Posted on Monday, March 6, 2017 in UEA Blog

Because United Equipment Accessories builds only custom slip ring assemblies there is no simple formula to answer the question “What does a slip ring cost?”  Virtually every slip ring assembly is unique to a specific customer and proprietary to that customer.

There are a variety of factors that affect the cost of a slip ring, starting with the circuitry required to meet the needs of the application.  The number and ratings of the circuits generally determine the bore size of the slip ring. The higher rated circuits, both for current and voltage, require both larger brush assemblies and wider rings or extra insulation between circuits, and therefore add cost.  The cost per circuit is also highly dependent on the materials used for the brush contacts and for the rings in the core stack.  Cost per circuit increases from the UEA standard copper graphite on brass ring circuits up to silver graphite brush contacts on coin silver or plated silver rings with a variety of possible combinations between the least and most expensive options. 

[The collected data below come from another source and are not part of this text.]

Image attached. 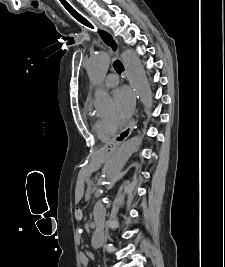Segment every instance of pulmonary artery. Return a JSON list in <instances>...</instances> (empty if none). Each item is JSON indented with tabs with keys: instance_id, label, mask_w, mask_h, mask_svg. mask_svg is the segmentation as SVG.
Here are the masks:
<instances>
[{
	"instance_id": "e3ab8cb5",
	"label": "pulmonary artery",
	"mask_w": 225,
	"mask_h": 267,
	"mask_svg": "<svg viewBox=\"0 0 225 267\" xmlns=\"http://www.w3.org/2000/svg\"><path fill=\"white\" fill-rule=\"evenodd\" d=\"M105 87L111 88L118 84V77L115 74H109L104 81Z\"/></svg>"
}]
</instances>
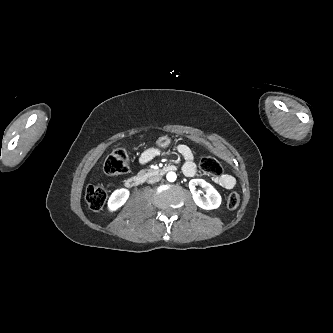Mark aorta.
<instances>
[{
    "instance_id": "aorta-1",
    "label": "aorta",
    "mask_w": 333,
    "mask_h": 333,
    "mask_svg": "<svg viewBox=\"0 0 333 333\" xmlns=\"http://www.w3.org/2000/svg\"><path fill=\"white\" fill-rule=\"evenodd\" d=\"M166 178L169 182H174V181H176L177 175L175 172H169V173H167Z\"/></svg>"
}]
</instances>
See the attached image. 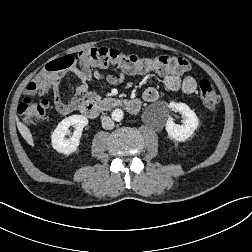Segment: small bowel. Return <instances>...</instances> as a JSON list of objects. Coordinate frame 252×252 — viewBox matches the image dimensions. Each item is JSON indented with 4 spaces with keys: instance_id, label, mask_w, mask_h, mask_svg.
Masks as SVG:
<instances>
[{
    "instance_id": "1",
    "label": "small bowel",
    "mask_w": 252,
    "mask_h": 252,
    "mask_svg": "<svg viewBox=\"0 0 252 252\" xmlns=\"http://www.w3.org/2000/svg\"><path fill=\"white\" fill-rule=\"evenodd\" d=\"M67 72L73 73L80 80V83L75 85L74 95L67 101L62 98L59 91V80L65 72L53 83L55 107L61 115H66L77 110L79 106L85 102V100L94 101L100 97L97 90H92L89 87L93 79L102 81L103 87L106 85H119L124 79V75L122 73L119 75H102L99 71L93 70L88 66L78 67L77 65H73L67 70ZM162 75L164 76V86L169 91L181 90L185 94H193L196 91L197 83L192 76L180 77L171 73H163ZM143 98L147 102H154L159 98V93L155 88L150 87L144 91Z\"/></svg>"
}]
</instances>
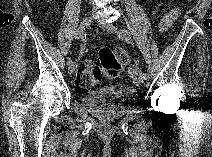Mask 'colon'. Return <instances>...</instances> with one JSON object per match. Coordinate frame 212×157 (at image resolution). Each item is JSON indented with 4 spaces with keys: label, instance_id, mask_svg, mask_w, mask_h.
<instances>
[{
    "label": "colon",
    "instance_id": "obj_1",
    "mask_svg": "<svg viewBox=\"0 0 212 157\" xmlns=\"http://www.w3.org/2000/svg\"><path fill=\"white\" fill-rule=\"evenodd\" d=\"M100 66L88 64L79 67L75 82V90L78 93L87 92L91 87L97 85L103 76L116 79L127 66L132 64L130 55L123 49L102 47L99 50Z\"/></svg>",
    "mask_w": 212,
    "mask_h": 157
}]
</instances>
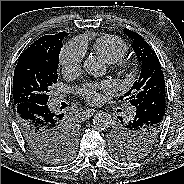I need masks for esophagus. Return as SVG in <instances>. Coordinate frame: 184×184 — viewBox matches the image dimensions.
I'll return each mask as SVG.
<instances>
[{"mask_svg":"<svg viewBox=\"0 0 184 184\" xmlns=\"http://www.w3.org/2000/svg\"><path fill=\"white\" fill-rule=\"evenodd\" d=\"M96 111L94 109H87L84 113L87 117L92 116Z\"/></svg>","mask_w":184,"mask_h":184,"instance_id":"obj_1","label":"esophagus"}]
</instances>
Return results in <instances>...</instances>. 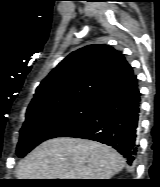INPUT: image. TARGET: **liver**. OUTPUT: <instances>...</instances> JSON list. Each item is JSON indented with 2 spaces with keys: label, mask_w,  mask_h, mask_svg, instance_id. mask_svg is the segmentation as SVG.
Masks as SVG:
<instances>
[{
  "label": "liver",
  "mask_w": 160,
  "mask_h": 187,
  "mask_svg": "<svg viewBox=\"0 0 160 187\" xmlns=\"http://www.w3.org/2000/svg\"><path fill=\"white\" fill-rule=\"evenodd\" d=\"M125 166L113 148L87 139L58 137L36 147L18 164V179H110Z\"/></svg>",
  "instance_id": "liver-1"
}]
</instances>
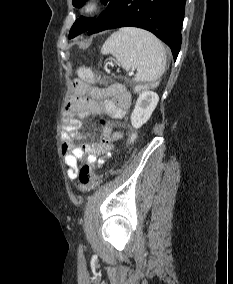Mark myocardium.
Masks as SVG:
<instances>
[{"label": "myocardium", "mask_w": 233, "mask_h": 284, "mask_svg": "<svg viewBox=\"0 0 233 284\" xmlns=\"http://www.w3.org/2000/svg\"><path fill=\"white\" fill-rule=\"evenodd\" d=\"M100 9V3L97 0H88L82 6V12L85 15H93Z\"/></svg>", "instance_id": "myocardium-1"}]
</instances>
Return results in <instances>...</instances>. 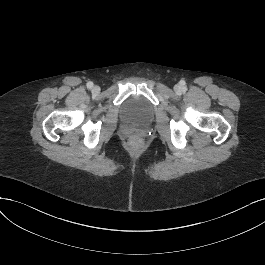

In some cases, the application may determine the bore if the slip ring must fit over a specific center shaft or allow passage of one or more pneumatic, water, etc. lines through the center of the assembly.  There are other applications where a 1.50” bore slip ring might normally be suggested but space restrictions force the use of a 0.50”-1.00” bore assembly.  While the 0.50”-1.00” bore and 1.50” bore assemblies are very similar in cost per circuit, the general rule is that the larger the bore the more expensive per circuit. 

Another of the custom options offered by UEA is the addition of wiring harnesses for brush leads, center leads or both.  These can include discrete wires with the correct wire gage matched to the current and voltage rating of each circuit, jacketed cables or combinations of both.  The lengths of these harnesses are to customer wants and needs and can include connectors for easy attachment to mating harnesses.  Options for harness-covering include everything from tape wrap to heat shrink to braided nylon.  Other options have included flexible metallic and non-metallic conduit, split conduit and vinyl or silicone sleeves over the harnesses.

Not to be forgotten is the enclosure, if required, and the mounting position of the slip ring assembly.  A simple enclosure for ‘upright’ mounting of the assembly with protection from rain is less expensive than an enclosure for an assembly that is mounted below a hydraulic swivel and must be sealed against road spray and from moisture from above passing through the center of the hydraulic swivel.

The custom nature of UEA slip ring assemblies, including the ability to mix and match circuit current and voltage ratings within one assembly, provides the opportunity to closely match a customer’s exact needs but also requires that many details be supplied before an accurate quote can be provided.  Quantity price breaks can be supplied, but are more dependent on run quantities per order than on total estimated annual usage because of the labor intensity of the custom assemblies.